I was living in a rather dirty house in Portsmouth, Ohio with my old friend Steve Buckner and three other fellows who seemed to be from the hilltop section of Portsmouth. We were all sitting in the living room, discussing the possibility of hiring someone to come in on Saturdays to clean the place up. Each of us could possibly chip in $5 apiece to pay the person. During the conversation, one person would first talk and then another. I noticed that no one seemed to be paying much attention to my opinion and that I had to thrust in my words. Apparently I wasn't held in much esteem by the others. Finally we decided to hire a woman to come in once a week.

The living room was a wreck. A green rug was soiled with red spots which looked like candle wax. Under the rug stretched a splendid hard wood floor. I thought maybe we should take the rug completely out and leave only the hard wood floor.

When we heard a knock at the door, someone opened the door and said, "There's George."

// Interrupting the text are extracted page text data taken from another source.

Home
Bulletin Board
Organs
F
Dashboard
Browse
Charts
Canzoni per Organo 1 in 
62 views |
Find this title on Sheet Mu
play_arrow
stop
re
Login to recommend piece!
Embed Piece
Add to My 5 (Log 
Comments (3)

George Musser, Ron Stevens, Raymond Graham (former acquaintances from my teenage years in Portsmouth) and about seven or eight other fellows walked in. After I began talking with Stevens, he and I walked to my big room in the back of the house. The others apparently were getting ready to smoke some marijuana.

***

I left the house with a group of people and went to the Portsmouth River Days Festival on the levy of the Ohio River. The festival was large and seemed better than usual.

As I sat in a wooded area from where I could see the hills of Kentucky across the river, a black man playing a guitar came walking along a path in the woods, sat down near me, and continued playing. He missed a few notes but still played well; obviously he knew what he was doing. The guitar looked old and the strings looked out of order, but the music sounded good. Some others and I invited the man to join us and he did.

When we began walking in the direction of the US Grant bridge (the bridge across the Ohio River between Portsmouth and Kentucky), another black man joined our group and when we were about 30 meters from the bridge, I asked him if he was with us. I also asked the first black man if the second black man was with us and he insinuated he was, although he was unsure. Since I didn't want the second black man with us, I said to him, "Why don't you just take off."

The black fellow with the guitar also said to the second black man, "Yea, why don't you just take off."

So the second black man left us.

We walked under the bridge and arrived at the place where people usually watched the boat races during the festival. Streams of people were all around.

It began raining hard and the water flowed off the levy and down by the river bank where the people were; but the people kept coming. I had decided to stay because the River Days Festival was still the best I had ever seen. I began thinking I should come every year.

I heard some good music in the air. When the fellow with the guitar began playing "My Old Kentucky Home," I began singing along.